A man of charity, he strove with zeal
For all pertaining unto human weal;
Gave with no stinted measure from his store;
Fostered the mental culture of the poor;
Helped and encouraged, whensoe'er he could,
Whate'er was just, and generous, and good;
Receiving for his meed, which was not small,
Respect, good-will, and gratitude from all.

      And was he happy, this lamented one—
This man and Christian, from our presence gone?
Did wealth and goodness make his lot below
Free from the shadow of all human woe?
Faith and approving conscience lent him rest
When sorrow came: but who is wholly blest
Where the unseen inevitable comes,
To snatch some light and treasure from our homes:
Gold cannot buy exemption from all pain,
It cannot bring the lost and mourned again,
Who from our fond embrace too soon depart,
And leave an aching vacancy of heart.

      Our friend had losses gold could not supply:
Twice did he see a loving partner die
And desolate his hearth; then, one by one,
His precious children sickened, and were gone.
One daughter, and one only, yet remained,
And his strong sorrow softened and restrained;
With him she went to many a foreign strand,
The plains of Syria, and the Bible land;
Walked on the shore of the Asphaltic sea;
Read, 'mid the rocks of Edom, God's decree;
Knelt where the suffering Saviour taught and died,
And felt the littleness of human pride.
Thus the kind father saw his only child
Grow up in love and knowledge undefiled;
A sweet companion in his lonely days,
Whose presence soothed his soul, and cheered life's
            darkest ways.

      A change came o'er the aspect of her life
By the exalted duties of a wife;
And 'mid a mother's tenderness and care
She sought her heart, and found her father there;
Found, too, that priceless blessing from above,
A triple fountain of enduring love,
Which kept her feelings in perpetual bloom,
Till the Eternal called her to the tomb.
The spoiler and the tomb! dread words that shake
The coldest heart, and make the strongest quake.
The sorrowing father, once again bereft,
Felt that he had no earthly comfort left;
And, spite of Christian solace and relief,
Succumbed beneath the burden of his grief;
Girt up his loins with an unwavering hand,
Smiled, and departed for the better land.

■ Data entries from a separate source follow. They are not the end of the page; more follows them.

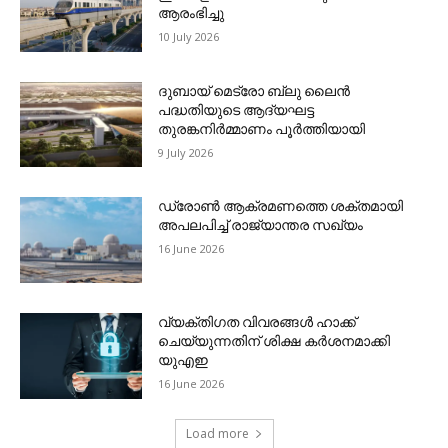
ആരംഭിച്ചു
10 July 2026
ദുബായ് മെട്രോ ബ്ലു ലൈന്‍
പദ്ധതിയുടെ ആദ്യഘട്ട
തുരങ്കനിര്‍മ്മാണം പൂര്‍ത്തിയായി
9 July 2026
ഡ്രോണ്‍ ആക്രമണത്തെ ശക്തമായി
അപലപിച്ച് രാജ്യാന്തര സഖ്യം
16 June 2026
വ്യക്തിഗത വിവരങ്ങള്‍ ഹാക്ക്
ചെയ്യുന്നതിന് ശിക്ഷ കര്‍ശനമാക്കി
യുഎഇ
16 June 2026
Load more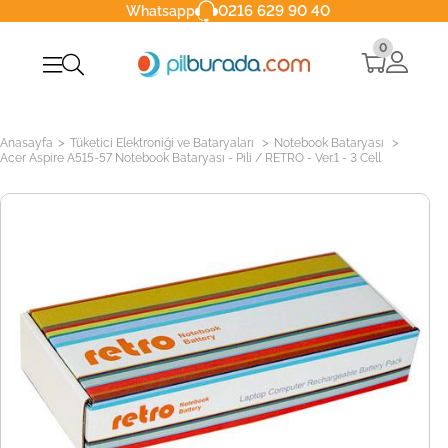
0216 629 90 40
Whatsapp
0
>
>
>
Anasayfa
Tüketici Elektroniği ve Bataryaları
Notebook Bataryası
Acer Aspire A515-57 Notebook Bataryası - Pili / RETRO - Ver.1 - 3 Cell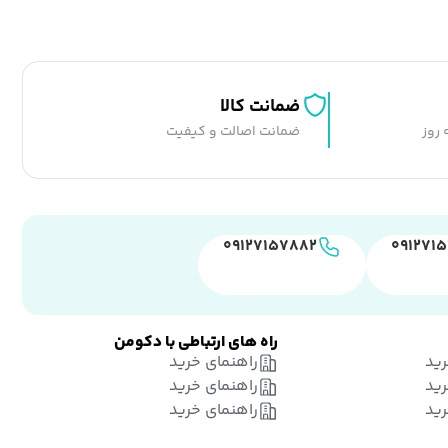
ضمانت کالا
ضمانت اصالت و کیفیت
۰۹۱۲۷۱۵۷۸۸۲
۰۹۱۲۷۱
راه های ارتباطی با دکومن
رید
راهنمای خرید
رید
راهنمای خرید
رید
راهنمای خرید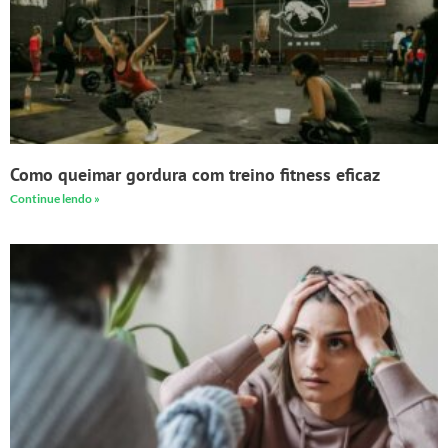
Como queimar gordura com treino fitness eficaz
Continue lendo »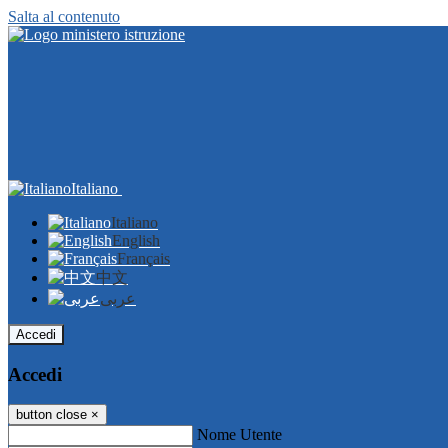
Salta al contenuto
Italiano
Italiano
English
Français
中文
عربى
Accedi
Accedi
button close
×
Nome Utente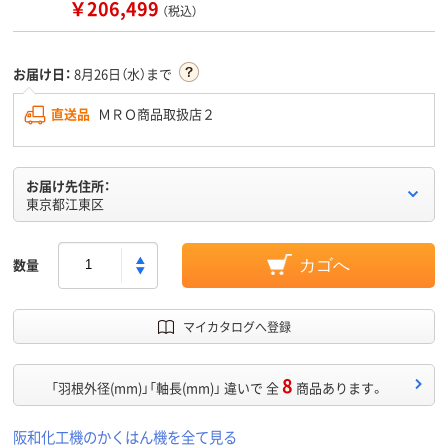
￥206,499
（税込）
お届け日：
8月26日（水）まで
直送品
ＭＲＯ商品取扱店２
お届け先住所：
東京都江東区
数量
カゴへ
マイカタログへ登録
8
「羽根外径(mm)」「軸長(mm)」 違いで 全
商品あります。
阪和化工機のかくはん機を全て見る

      Ye wealthy magnates, who have gold, and power
Whereby to scatter blessings like a shower,
Think of the worth of this lamented man,
And emulate his virtues when ye can;
True to yourselves, be kindly and sincere
To all who labour in a lower sphere,
Help and enlighten them, whene'er ye may,
And cast some gifts of goodness in their way;
Give, but give wisely, from your ample store,
And let our toiling town boast of one Carlus more.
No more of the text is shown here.